**About this exercise:** Below are some records. Output the lines from the first one through the line that holds "t designer Marc", exactly as written, with no pictures.

**Data:**

· · · · · · ·

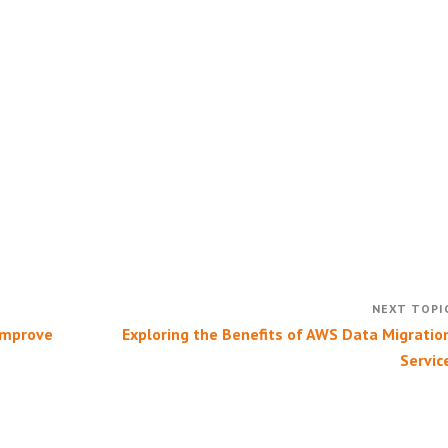
Improve
Exploring the Benefits of AWS Data Migratio
Servic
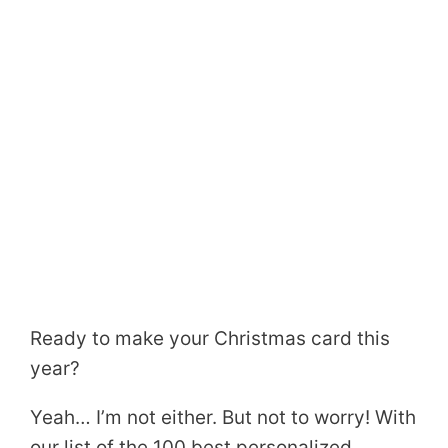
Ready to make your Christmas card this
year?
Yeah… I’m not either. But not to worry! With
our list of the 100 best personalized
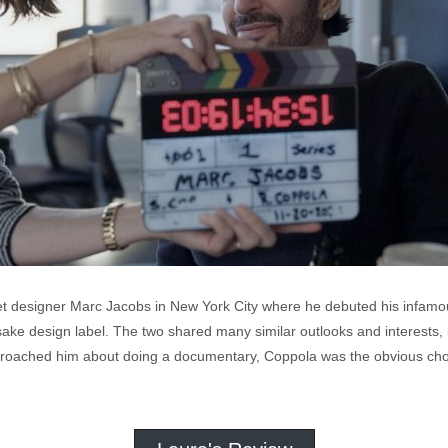
t designer Marc Jacobs in New York City where he debuted his infamous 
ake design label. The two shared many similar outlooks and interests,
oached him about doing a documentary, Coppola was the obvious choice t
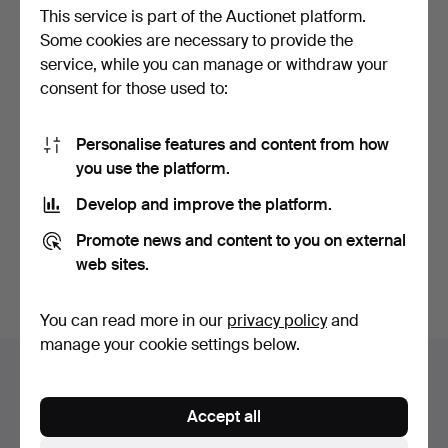
This service is part of the Auctionet platform.
Some cookies are necessary to provide the
service, while you can manage or withdraw your
consent for those used to:
Personalise features and content from how
MOCK SPOONS/COFFEE
you use the platform.
SPOONS 12 pcs silver, M…
Hammered 28 Jul 2025
Develop and improve the platform.
6 bids
64 USD
Promote news and content to you on external
web sites.
Subscribe to this search
You can read more in our
privacy policy
and
manage your cookie settings below.
Auction archive
You're searching our archive of hammered auctions.
Accept all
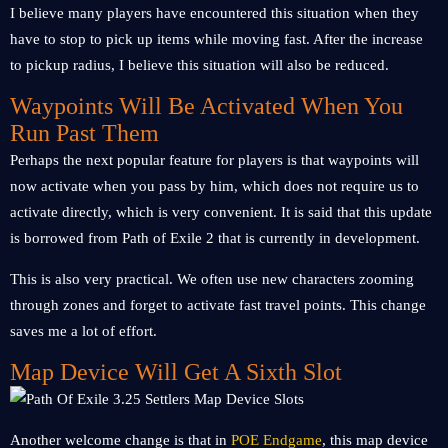
I believe many players have encountered this situation when they
have to stop to pick up items while moving fast. After the increase
to pickup radius, I believe this situation will also be reduced.
Waypoints Will Be Activated When You
Run Past Them
Perhaps the next popular feature for players is that waypoints will
now activate when you pass by him, which does not require us to
activate directly, which is very convenient. It is said that this update
is borrowed from Path of Exile 2 that is currently in development.
This is also very practical. We often use new characters zooming
through zones and forget to activate fast travel points. This change
saves me a lot of effort.
Map Device Will Get A Sixth Slot
Another welcome change is that in
POE Endgame
, this map device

· · · · · · ·

**Task response:**
Improve
Exploring the Benefits of AWS Data Migratio
Servic
Ready to make your Christmas card this
year?
Yeah… I’m not either. But not to worry! With
our list of the 100 best personalized
t designer Marc Jacobs in New York City where he debuted his infamous 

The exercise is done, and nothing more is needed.